Google Research

Reward Machines for Vision-Based Robotic Manipulation.

International Conference on Robotics and Automation (2021)


Deep Q learning (DQN) has enabled robot agents to accomplish vision based tasks that seemed out of reach. Despite recent success stories, there are still several sources of computational complexity that challenge the performance of DQN. We place the focus on vision manipulation tasks, where the correct action selection is often predicated on a small number of pixels. We observe that in some of these tasks DQN does not converge to the optimal Q function, and their values do not separate well optimal and suboptimal actions. In consequence, the policies obtained with DQN tend to be brittle and manifest a low success rate, especially in long horizon tasks. In this work we show the benefits of Reward Machines (RMs) for Deep Q learning (DQRM) in vision based robot manipulation tasks.

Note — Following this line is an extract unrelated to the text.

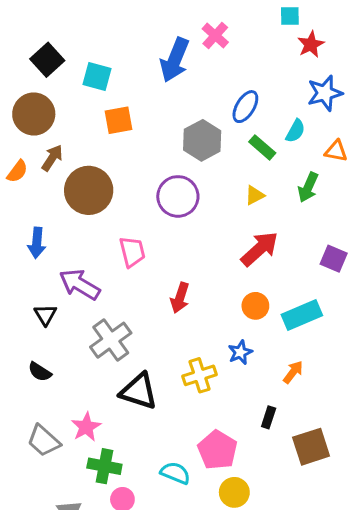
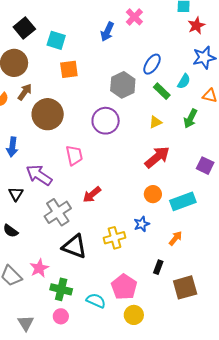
blue arrow: (175, 60) -> (107, 32), size x0.7
red arrow: (180, 298) -> (92, 195), moved, turned 30
green cross: (104, 466) -> (61, 289), moved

Reward machines decompose the task at an abstract level, inform the agent about their current stage along task completion, and guide them via dense rewards. We show that RMs help DQN learn the optimal Q values in each abstract state. Their policies are more robust, manifest higher success rate, and are learned with fewer training steps compared with DQN. The benefits of RMs are more evident in long-horizon tasks, where we show that DQRM is able to learn good-quality policies with six times times fewer training steps than DQN, even when this is equipped with dense reward shaping.